Pasalnya, dia mengkhawatirkan generasi muda Bali yang rela meninggalkan kampung halamannya dan tidak berniat untuk memulai atau mewarisi industri minuman alkohol yang mungkin dimiliki keluarganya.

“Ini secara ekonomis untuk pemberdayaan ekonomi ini hasilnya lebih besar dari salak itu sendiri. Sekarang, kalau tidak ada peringatan ini, siapa yang akan mau jadi petani tuak? Semua anak muda akan lari ke kota cari pekerjaan. Itulah tujuannya, untuk membuka mata kita kalau nilai ekonomis ini tinggi,” tuturnya.

Hampir tiga tahun sejak dilegalkan, Darma mencatat pada tahun 2022 dia berhasil menjual sekitar 2.500 botol arak dengan nilai penjualan yang mencapai Rp500 juta.

Darma bahkan sudah memiliki satu lagi merek arak lontar yang dia beri nama Pamlawa. Araknya kini sudah dipasarkan ke berbagai retail dan digunakan di beragam hotel, restoran, dan bar.

Darma juga mengingatkan bahwa memuliakan arak tidak hanya dengan cara mabuk. Baginya, arak adalah tradisi dan warisan budaya yang harus dinikmati dan diapresiasi.

“Itu kan sebenarnya memuliakan leluhur kita yang punya tradisi untuk membuat arak.Itu bagus, karena kita memuliakan hasil jerih payah leluhur kita. Apalagi ini warisan yang sangat bagus, jadi siapa yang akan mengingat kalau bukan kita,” imbuhnya.

Lebih Suka Arak Bali daripada Whiskey

Sementara itu, Kevin Darmono (24) merupakan penggemar minuman alkohol termasuk arak. Dia sudah menyicipi beragam jenis arak meliputi arak dari jaka, lontar, kelapa, beras, hingga yang sudah dicampur menjadi cocktail.

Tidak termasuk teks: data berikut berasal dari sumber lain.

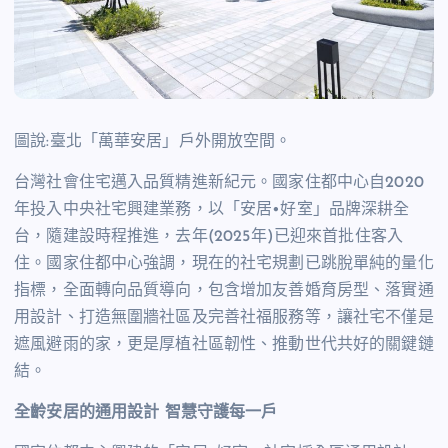
圖說:臺北「萬華安居」戶外開放空間。
台灣社會住宅邁入品質精進新紀元。國家住都中心自
2020
年投入中央社宅興建業務，以「安居•好室」品牌深耕全
台，隨建設時程推進，去年
(2025
年
)
已迎來首批住客入
住。國家住都中心強調，現在的社宅規劃已跳脫單純的量化
指標，全面轉向品質導向，包含增加友善婚育房型、落實通
用設計、打造無圍牆社區及完善社福服務等，讓社宅不僅是
遮風避雨的家，更是厚植社區韌性、推動世代共好的關鍵鏈
結。
全齡安居的通用設計
智慧守護每一戶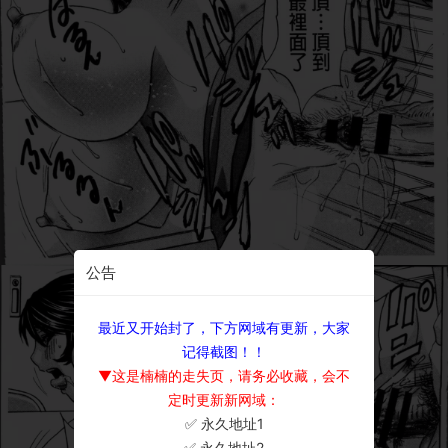
公告
最近又开始封了，下方网域有更新，大家
记得截图！！
▼这是楠楠的走失页，请务必收藏，会不
定时更新新网域：
✅ 永久地址1
×
✅ 永久地址2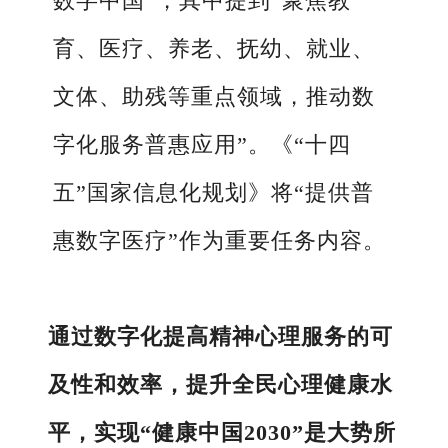
数字中国”，其中提到“聚焦教
育、医疗、养老、抚幼、就业、
文体、助残等重点领域，推动数
字化服务普惠应用”。《“十四
五”国家信息化规划》将“提供普
惠数字医疗”作为重要任务内容。
通过数字化提高精神心理服务的可
及性和效率，提升全民心理健康水
平，实现“健康中国2030”是大势所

Begitu juga dari rentang harga arak yang pernah ia coba dari yang termurah Rp 25 ribu hingga yang paling mahal mencapai Rp150 ribu.

Pria yang tinggal di Denpasar itu mengakui jika arak memiliki sebuah keunggulan dibanding jenis minuman alkohol lainnya. Selain harga yang lebih terjangkau, kelebihan lainnya yakni bahan dasar arak yang bervariasi yang juga bisa membuat penikmat arak mengeksplor perbedaannya.

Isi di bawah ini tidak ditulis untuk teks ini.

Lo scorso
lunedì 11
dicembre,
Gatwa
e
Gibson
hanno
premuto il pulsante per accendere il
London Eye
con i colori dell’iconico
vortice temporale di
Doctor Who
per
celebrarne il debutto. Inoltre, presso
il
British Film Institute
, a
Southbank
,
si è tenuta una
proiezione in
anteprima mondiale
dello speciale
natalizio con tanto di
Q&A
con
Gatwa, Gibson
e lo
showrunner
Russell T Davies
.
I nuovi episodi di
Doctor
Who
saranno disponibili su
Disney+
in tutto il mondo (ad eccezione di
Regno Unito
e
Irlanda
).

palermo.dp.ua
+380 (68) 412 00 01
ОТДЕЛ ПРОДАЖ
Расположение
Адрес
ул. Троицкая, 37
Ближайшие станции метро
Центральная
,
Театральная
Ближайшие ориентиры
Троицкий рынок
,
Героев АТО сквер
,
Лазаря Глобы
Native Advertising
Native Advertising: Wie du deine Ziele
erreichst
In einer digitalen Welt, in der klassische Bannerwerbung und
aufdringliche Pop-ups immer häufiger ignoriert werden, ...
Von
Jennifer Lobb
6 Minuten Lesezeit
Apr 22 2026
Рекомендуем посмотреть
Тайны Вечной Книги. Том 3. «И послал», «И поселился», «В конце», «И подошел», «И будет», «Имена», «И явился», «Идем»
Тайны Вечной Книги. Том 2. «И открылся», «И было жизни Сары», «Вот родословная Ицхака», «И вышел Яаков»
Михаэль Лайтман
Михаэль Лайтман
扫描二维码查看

“Harga lebih terjangkau, lebih banyak variasi dari bahan bakunya, kalau yang lain misal whiskey kan whiskey saja, kalau arak bisa bahan dasarnya beda-beda. Campurannya pun beda-beda, jadi bisa eksplor,” ujarnya saat dihubungi, Sabtu (28/1/2023).

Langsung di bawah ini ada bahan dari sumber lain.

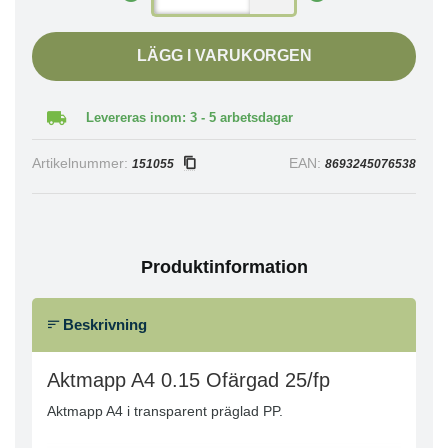
LÄGG I VARUKORGEN
Levereras inom: 3 - 5 arbetsdagar
Artikelnummer:
EAN:
151055
8693245076538
Produktinformation
Beskrivning
Aktmapp A4 0.15 Ofärgad 25/fp
Aktmapp A4 i transparent präglad PP.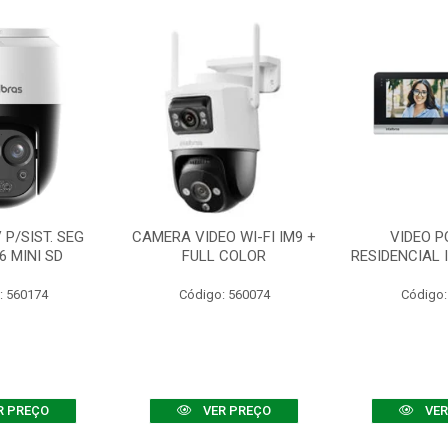
P/SIST. SEG
CAMERA VIDEO WI-FI IM9 +
VIDEO P
6 MINI SD
FULL COLOR
RESIDENCIAL 
: 560174
Código: 560074
Código:
R PREÇO
VER PREÇO
VER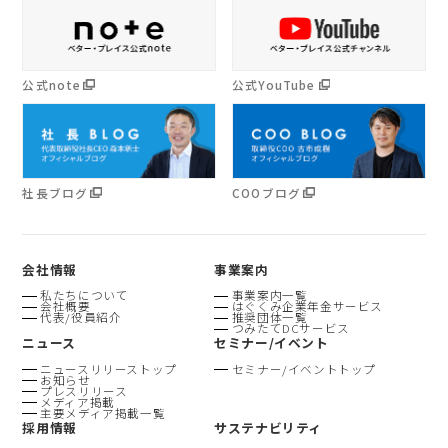
公式note
公式YouTube
社長ブログ
COOブログ
会社情報
事業案内
私たちについて
事業案内一覧
会社概要
はぐくみ企業年金サービス
代表/役員紹介
推奨団体一覧
つみたてDCサービス
ニュース
セミナー/イベント
ニュースリリーストップ
セミナー/イベントトップ
お知らせ
プレスリリース
メディア掲載
主要メディア掲載一覧
採用情報
サステナビリティ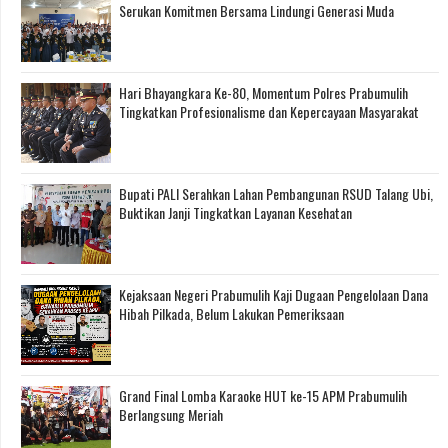
Serukan Komitmen Bersama Lindungi Generasi Muda
Hari Bhayangkara Ke-80, Momentum Polres Prabumulih
Tingkatkan Profesionalisme dan Kepercayaan Masyarakat
Bupati PALI Serahkan Lahan Pembangunan RSUD Talang Ubi,
Buktikan Janji Tingkatkan Layanan Kesehatan
Kejaksaan Negeri Prabumulih Kaji Dugaan Pengelolaan Dana
Hibah Pilkada, Belum Lakukan Pemeriksaan
Grand Final Lomba Karaoke HUT ke-15 APM Prabumulih
Berlangsung Meriah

Kevin mengaku lebih nyaman saat ingin beristirahat usai meminum arak. Dia juga merasa pikirannya terasa lebih tenang.

Meski begitu, dia tetap mengaku waswas jika dirinya dicap pemabuk jika sering terlihat minum minuman alkohol.

“Takutnya kalau terlalu terlihat sering minum, jadi stigmanya dianggap pemabuk,” pungkasnya.